(National Sentinel) Economy & Markets: A pair of global banking giants is forecasting the end of the market boom, and in warning clients that an economic downturn is just over the horizon.

As reported by Bloomberg:

HSBC Holdings Plc, Citigroup Inc. and Morgan Stanley see mounting evidence that global markets are in the last stage of their rallies before a downturn in the business cycle.

Analysts at the Wall Street behemoths cite signals including the breakdown of long-standing relationships between stocks, bonds and commodities as well as investors ignoring valuation fundamentals and data.
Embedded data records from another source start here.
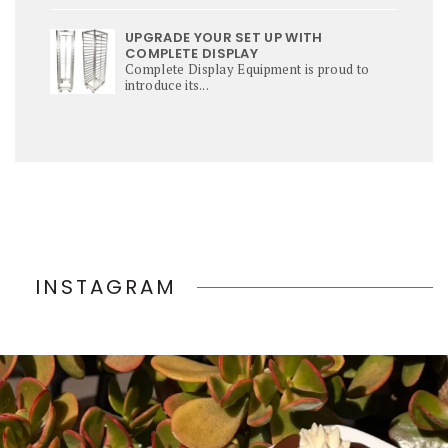
UPGRADE YOUR SET UP WITH
COMPLETE DISPLAY
Complete Display Equipment is proud to
introduce its...
INSTAGRAM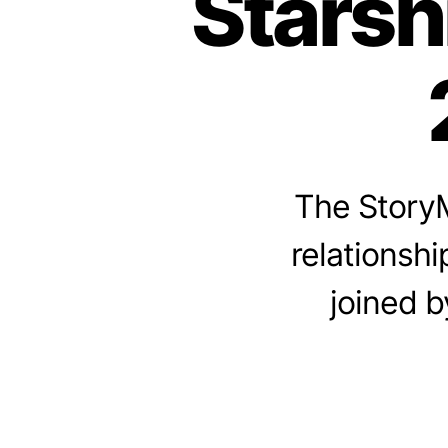
Starsh
The StoryM
relationshi
joined b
It all means stock and credit markets are at risk of a painful drop.

“Equities have become less correlated with FX, FX has become less correlated with rates, and everything has become less sensitive to oil,” Andrew Sheets, Morgan Stanley’s chief cross-asset strategist, wrote in a note published Tuesday.

His bank’s model shows assets across the world are the least correlated in almost a decade, even after U.S. stocks joined high-yield credit in a selloff triggered this month by President Donald Trump’s political standoff with North Korea and racial violence in Virginia.

Just how low the market will go is anyone’s guess — and that’s what it would be, a huge guess — but meanwhile, there are other indications of an economic slowdown afoot, as Zero Hedge points out: The housing market is cooling:

It appears Institutional Risk Analyst’s Chris Whalen is spot on with his mortgage finance update: “Winter Is Here”…


The big picture on housing reflected in the mainstream media is one of caution, as illustrated in The Wall Street Journal. Borodovsky & Ramkumar ask the obvious question:  Are US homes overvalued? Short answer: Yes.  Send your cards and letters to Janet Yellen c/o the Federal Open Market Committee in Washington.  But the operating environment in the mortgage finance sector continues to be challenging to put it mildly.

As we’ve discussed in several forums over the past few years, home valuations are one of the clearest indicators of inflation in the US economy.  While members of the tenured world of economics somehow rationalize understating or ignoring the fact of double digit increases in home prices along the country’s affluent periphery, sure looks like asset price inflation to us.

In fact, since WWII home prices in the US have gone up four times the official inflation rate.

As CNBC notes further:

Houses weren’t always this expensive. In 1940, the median home value in the U.S. was just $2,938. In 1980, it was $47,200, and by 2000, it had risen to $119,600. Even adjusted for inflation, the median home price in 1940 would only have been $30,600 in 2000 dollars, according to data from the U.S. Census.

And what about all those $40,000 pick up trucks?

Translation: We’re living in a phony, contrived economy that is unsustainable. And don’t be surprised if ‘the powers that be’ conspire to crash it while Donald J. Trump is president, so he gets the blame.